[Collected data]
* * * * * * *
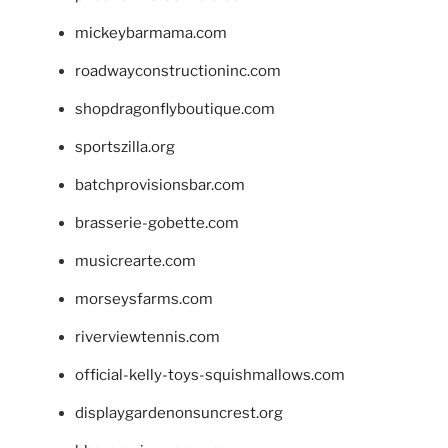
mickeybarmama.com
roadwayconstructioninc.com
shopdragonflyboutique.com
sportszilla.org
batchprovisionsbar.com
brasserie-gobette.com
musicrearte.com
morseysfarms.com
riverviewtennis.com
official-kelly-toys-squishmallows.com
displaygardenonsuncrest.org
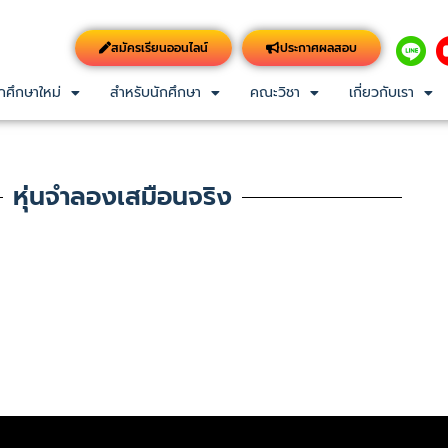
สมัครเรียนออนไลน์
ประกาศผลสอบ
กศึกษาใหม่
สำหรับนักศึกษา
คณะวิชา
เกี่ยวกับเรา
หุ่นจำลองเสมือนจริง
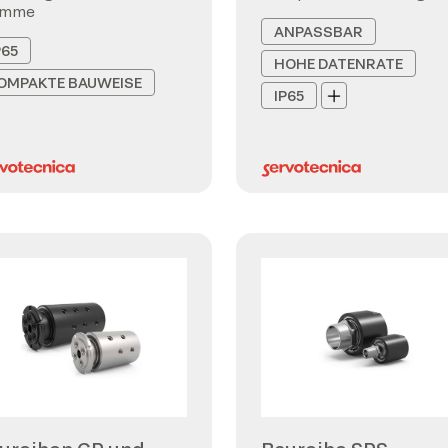
emme
ANPASSBAR
P65
HOHE DATENRATE
OMPAKTE BAUWEISE
IP65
* * * * * * *
▶ THE PROBLEM:
No pictures belong in the copy. Retype exactly, and only, the lines from the line containing "riverviewtennis.com" through the last line of the data, both included.

▶ ANSWER BOX:
riverviewtennis.com
official-kelly-toys-squishmallows.com
displaygardenonsuncrest.org
สมัครเรียนออนไลน์
ประกาศผลสอบ
กศึกษาใหม่
สำหรับนักศึกษา
คณะวิชา
เกี่ยวกับเรา
หุ่นจำลองเสมือนจริง
emme
ANPASSBAR
P65
HOHE DATENRATE
OMPAKTE BAUWEISE
IP65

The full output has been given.